Your job is to print, exactly, the lines in the data below from the line with "111學年度第一學期第一次 系務" through the line with "geschäftstüchtige Verleger Diabelli", both included, and to omit any picture.
━━━ Input data
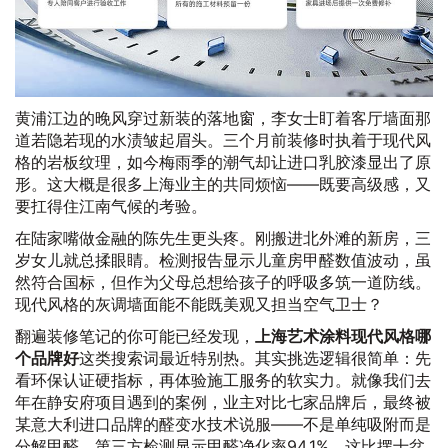
黄浦江边的晚风穿过新装的落地窗，李女士盯着客厅墙面那
道若隐若现的水渍皱起眉头。三个月前装修时执着于现代风
格的岩板纹理，如今梅雨季的潮气却让进口乳胶漆显出了原
形。这大概是很多上海业主的共同烦恼——既要高级感，又
要扛得住江南气候的考验。
在陆家嘴做金融的陈先生更头疼。刚搬进北外滩的新房，三
岁女儿就总揉眼睛。检测报告显示儿童房甲醛数值波动，虽
然符合国标，但作为父母总想给孩子的呼吸多筑一道防线。
现代风格的灰调墙面能不能既美观又担当空气卫士？
翻遍装修笔记的你可能已经发现，
上海艺术涂料现代风格哪
个品牌好
这类搜索词最近特别热。其实挑选逻辑很简单：先
看环保认证硬指标，再体验施工服务的软实力。就像我们去
年在静安府项目遇到的案例，业主对比七家品牌后，最终被
某意大利进口品牌的醛变水技术说服——不是单纯吸附而是
分解甲醛，第三方检测显示甲醛净化率94.1%，这比摆十盆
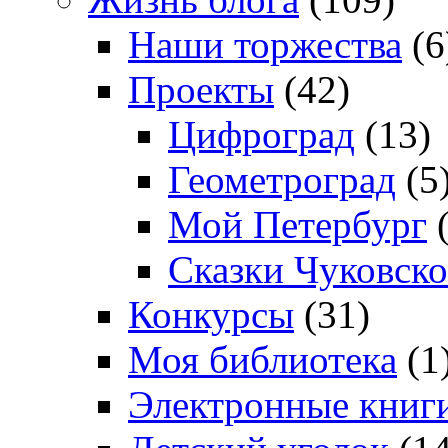
Наши торжества
(6
Проекты
(42)
Цифроград
(13)
Геометроград
(5
Мой Петербург
(
Сказки Чуковско
Конкурсы
(31)
Моя библиотека
(1
Электронные книг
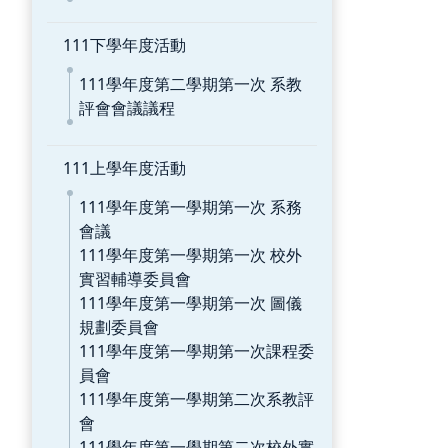
111下學年度活動
111學年度第二學期第一次 系教
評會會議議程
111上學年度活動
111學年度第一學期第一次 系務
會議
111學年度第一學期第一次 校外
實習輔導委員會
111學年度第一學期第一次 圖儀
規劃委員會
111學年度第一學期第一次課程委
員會
111學年度第一學期第二次系教評
會
111學年度第一學期第二次校外實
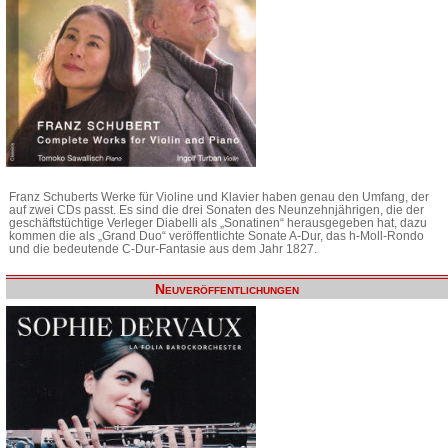
Franz Schuberts Werke für Violine und Klavier haben genau den Umfang, der
auf zwei CDs passt. Es sind die drei Sonaten des Neunzehnjährigen, die der
geschäftstüchtige Verleger Diabelli als „Sonatinen“ herausgegeben hat, dazu
kommen die als „Grand Duo“ veröffentlichte Sonate A-Dur, das h-Moll-Rondo
und die bedeutende C-Dur-Fantasie aus dem Jahr 1827.
Neuveröffentlichungen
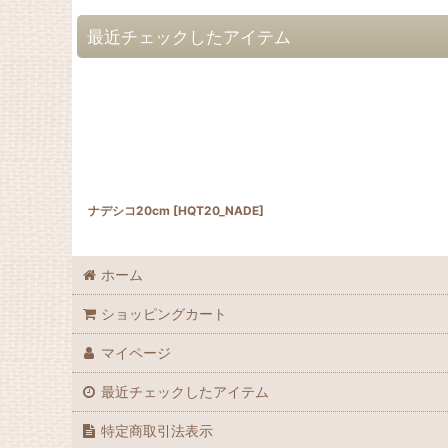
最近チェックしたアイテム
ナデシコ20cm
[
HQT20_NADE
]
ホーム
ショッピングカート
マイページ
最近チェックしたアイテム
特定商取引法表示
━━━━━━
* **Exercise response**:
111學年度第一學期第一次 系務
會議
111學年度第一學期第一次 校外
實習輔導委員會
111學年度第一學期第一次 圖儀
規劃委員會
111學年度第一學期第一次課程委
員會
111學年度第一學期第二次系教評
會
111學年度第一學期第二次校外實
Franz Schuberts Werke für Violine und Klavier haben genau den Umfang, der
auf zwei CDs passt. Es sind die drei Sonaten des Neunzehnjährigen, die der
geschäftstüchtige Verleger Diabelli als „Sonatinen“ herausgegeben hat, dazu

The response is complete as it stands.